CITRUS GREENING: is time running out for the Florida citrus industry? Or is a cure just around the corner?

Citrus huanglongbing (HLB), or citrus greening disease, is one of the most destructive diseases of citrus worldwide. Since its discovery in Florida in 2005, citrus acreage in that state has significantly declined and will continue to do so unless a cure is found – and soon.

At the forefront of the fight to save the Florida citrus industry from this seemingly incurable disease is Dr Michael Rogers and his team from the Citrus Research and Education Centre (CREC) at the University of Florida.  CREC is the oldest (it celebrates its 100th anniversary in November) and largest off-campus experiment station in the University of Florida’s Institute of Food and Agricultural Sciences. It is unique among research centres in that it focuses on one commodity – citrus.

Here Dr Michael Rogers, CREC’s Director, brings Fruit Juice Focus up to date on the background to HLB, the complexities of combatting the disease and how close they are to finding a cure.

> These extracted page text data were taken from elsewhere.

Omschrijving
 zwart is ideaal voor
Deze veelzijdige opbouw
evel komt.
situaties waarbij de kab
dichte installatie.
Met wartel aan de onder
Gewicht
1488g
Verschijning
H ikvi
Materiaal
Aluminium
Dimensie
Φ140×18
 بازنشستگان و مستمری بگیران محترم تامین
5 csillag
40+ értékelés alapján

Fruit Juice Focus (FJF): Could you give me some background on greening disease? How it is spread, what the symptoms are and what impact it has on the plants?

Dr Michael Rogers (MR): Citrus greening disease, also known by its Chinese name Huanglongbing or HLB as it is more generally referred to nowadays, is the worse disease worldwide in citrus production and for good reason. It is the most challenging disease of citrus that we have ever faced, or that anybody has ever faced. It is caused by a bacterium Candidatus Liberibacter and the form we have imported into Florida is Asiaticus. The reason for the Candidatus designation is because this bacterium has never been grown in culture before.  The bacterium is the pathogen that causes the disease and the bacterium moves from plant to plant spread by the insect the Asian Citrus Psyllid – the scientific name being Diaphorina citri.

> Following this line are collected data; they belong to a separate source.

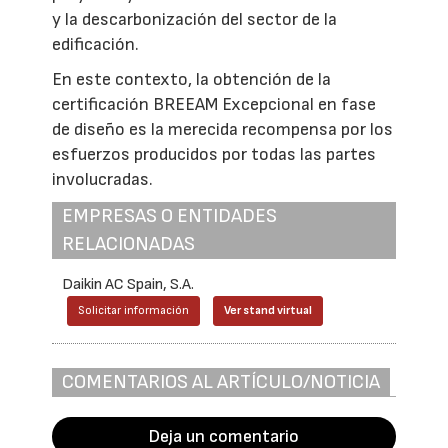
y la descarbonización del sector de la
edificación.
En este contexto, la obtención de la
certificación BREEAM Excepcional en fase
de diseño es la merecida recompensa por los
esfuerzos producidos por todas las partes
involucradas.
EMPRESAS O ENTIDADES
RELACIONADAS
Daikin AC Spain, S.A.
Solicitar información
Ver stand virtual
COMENTARIOS AL ARTÍCULO/NOTICIA
Deja un comentario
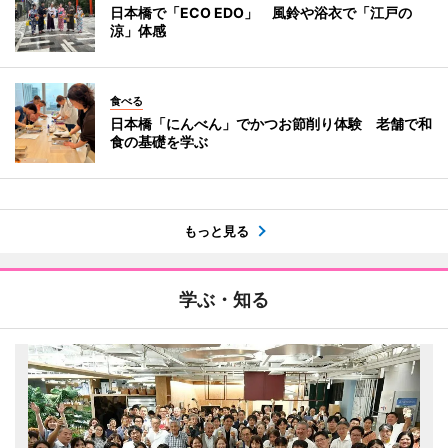
日本橋で「ECO EDO」 風鈴や浴衣で「江戸の
涼」体感
食べる
日本橋「にんべん」でかつお節削り体験 老舗で和
食の基礎を学ぶ
もっと見る
学ぶ・知る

The psyllid will move from tree to tree feeding on the leaves and injecting the bacterium into the plants vascular system into what they call the phloem.

In the same way that humans have arteries and veins, so do plants. These are the phloem and xylem where the phloem moves food and nutrients such as sugar and amino acids from leaves to storage organs and the growing parts of the plant, and the xylem transports water and minerals from roots to aerial parts of the plant. The bacterium gets into the phloem in the plant and eventually it moves down to the root system and will kill off a lot of the root system before you even see any symptoms of the disease above ground.

The early symptoms that we have seen mimic nutritional deficiencies in a plant which on the face of it suggests that the grower has not done a good job of fertilizing the plant leading to a magnesium or zinc deficiency. That’s what we focused on early on – looking at symptoms that could have just been an issue of poor fertilisation. But in reality those symptoms are a result of the root system not being able to take up the nutrients it needs because of the effects of the disease. And that’s why it’s such a hard disease to manage because you have the root systems dying off below ground and before you even know it the plant is diseased and by the time you start to see the first symptoms and know what’s going on it can be too late.

FJF: HLB was not discovered in Florida until 2005 – why had the disease not been a problem before?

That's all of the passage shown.